Im Gesundheitszirkel können Maßnahmen für gesundes Arbeiten ermittelt, priorisiert, umgesetzt und deren Wirksamkeit überwacht werden. Die Regelbetreuung kann durch interne und externe Fachleute erfolgen, u. a. die Fachkraft für Arbeitssicherheit und einen Betriebsarzt.
In manchen Unternehmen wird der Gesundheitszirkel auch als Arbeitskreis Gesundheit oder Steuerungskreis bezeichnet, der Anlaufstelle für die Beschäftigten ist und Maßnahmen koordiniert. Häufig übernimmt dabei die Personalleitung die Projektleitung.

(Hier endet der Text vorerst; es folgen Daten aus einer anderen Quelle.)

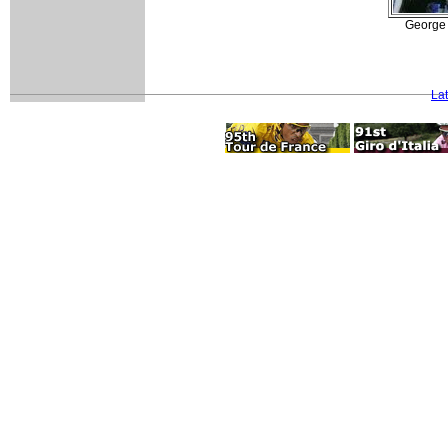
George 
La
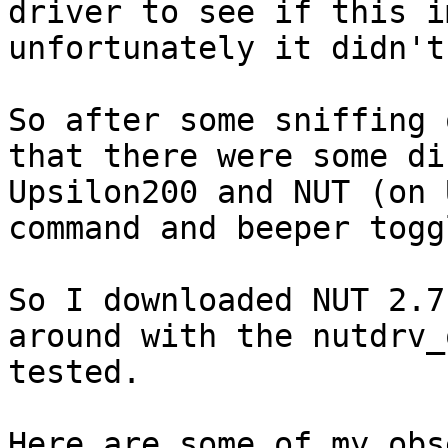
driver to see if this i
unfortunately it didn't
So after some sniffing 
that there were some di
Upsilon200 and NUT (on 
command and beeper togg
So I downloaded NUT 2.7
around with the nutdrv_
tested.

Here are some of my obs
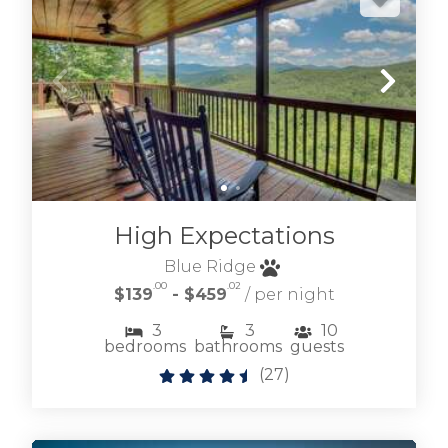
High Expectations
Blue Ridge
.00
.02
$139
- $459
/ per night
3
3
10
bedrooms
bathrooms
guests
(
27
)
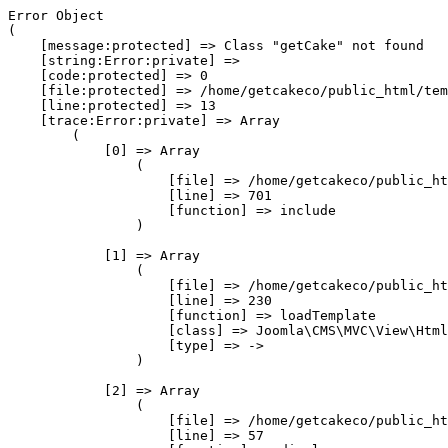
Error Object

(

    [message:protected] => Class "getCake" not found

    [string:Error:private] => 

    [code:protected] => 0

    [file:protected] => /home/getcakeco/public_html/tem
    [line:protected] => 13

    [trace:Error:private] => Array

        (

            [0] => Array

                (

                    [file] => /home/getcakeco/public_ht
                    [line] => 701

                    [function] => include

                )

            [1] => Array

                (

                    [file] => /home/getcakeco/public_ht
                    [line] => 230

                    [function] => loadTemplate

                    [class] => Joomla\CMS\MVC\View\Html
                    [type] => ->

                )

            [2] => Array

                (

                    [file] => /home/getcakeco/public_ht
                    [line] => 57
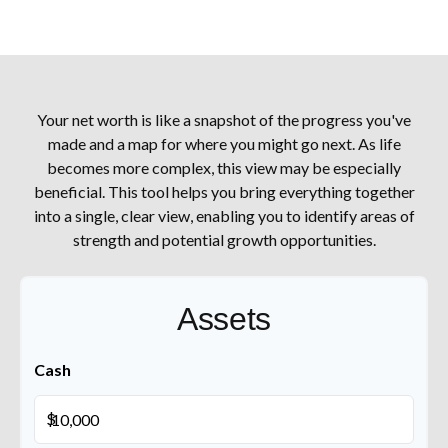
Your net worth is like a snapshot of the progress you've
made and a map for where you might go next. As life
becomes more complex, this view may be especially
beneficial. This tool helps you bring everything together
into a single, clear view, enabling you to identify areas of
strength and potential growth opportunities.
Assets
Cash
$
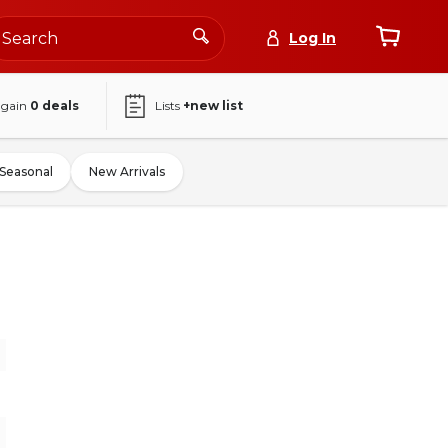
Log In
again
0
deals
Lists
+new list
Seasonal
New Arrivals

Damit die Akteure tätig werden können, müssen ein Budget festgelegt und diejenigen Maßnahmen ausgewählt werden, die umgesetzt werden sollen. Diese Entscheidungen trifft i. Allg. der Unternehmer bzw. Geschäftsführer.
Kein Parallelsystem installieren
Soll Gesundheit im Unternehmen gelingen, empfiehlt es sich, bestehende Strukturen zu nutzen: Wird der Arbeitsschutzausschuss zum Gesundheitszirkel erweitert, so kann vermieden werden, dass ein Parallelsystem im Unternehmen entsteht.
Wird dagegen ein Team Gesundheit – unabhängig von den geforderten bzw. bestehenden Strukturen bzw. Instrumenten – installiert, so besteht die Gefahr, dass Themen doppelt bearbeitet werden oder umgesetzte Maßnahmen nicht die gewünschten Erfolge bringen.